**WORK ORDER**
This exercise calls for the whole listing to be given again exactly, without images.

### DATA TO PROCESS

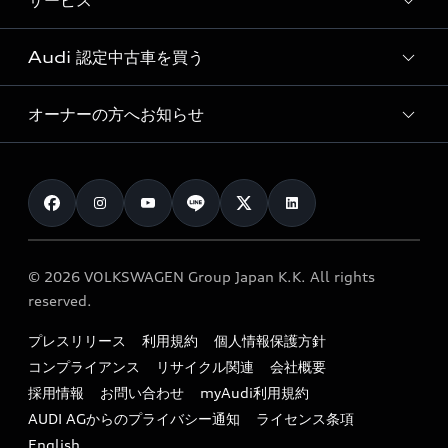
サービス
純正アクセサリー
見積り依頼
e-tronラインアップ
Audi exclusive
オンラインショップ
試乗予約
Audi 認定中古車を買う
サービス入庫予約
価格シミュレーション
Audi driving experience
Audi collection
サービスプログラム
車両比較
オーナーの方へお知らせ
Audi認定中古車
アウディナビアプリ
メンテナンス
ご購入サポート
Audi認定中古車検索
お知らせ
車検 / 定期点検
カタログ一覧
クオリティ
オーナー様向けキャンペーン
e-tronアフターサポート
保証
リコール関連情報
Audi Top Service紹介
© 2026 VOLKSWAGEN Group Japan K.K. All rights
メンテナンス
特定整備適用車一覧
reserved.
myAudi
24時間緊急サポート
リサイクル法
プレスリリース
利用規約
個人情報保護方針
ファイナンス
コンプライアンス
リサイクル関連
会社概要
よくある質問（FAQ）
採用情報
お問い合わせ
myAudi利用規約
キャンペーン / イベント
AUDI AGからのプライバシー通知
ライセンス条項
買取査定
English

######

**REPLY TO THE TASK**
サービス
純正アクセサリー
見積り依頼
e-tronラインアップ
Audi exclusive
オンラインショップ
試乗予約
Audi 認定中古車を買う
サービス入庫予約
価格シミュレーション
Audi driving experience
Audi collection
サービスプログラム
車両比較
オーナーの方へお知らせ
Audi認定中古車
アウディナビアプリ
メンテナンス
ご購入サポート
Audi認定中古車検索
お知らせ
車検 / 定期点検
カタログ一覧
クオリティ
オーナー様向けキャンペーン
e-tronアフターサポート
保証
リコール関連情報
Audi Top Service紹介
© 2026 VOLKSWAGEN Group Japan K.K. All rights
メンテナンス
特定整備適用車一覧
reserved.
myAudi
24時間緊急サポート
リサイクル法
プレスリリース
利用規約
個人情報保護方針
ファイナンス
コンプライアンス
リサイクル関連
会社概要
よくある質問（FAQ）
採用情報
お問い合わせ
myAudi利用規約
キャンペーン / イベント
AUDI AGからのプライバシー通知
ライセンス条項
買取査定
English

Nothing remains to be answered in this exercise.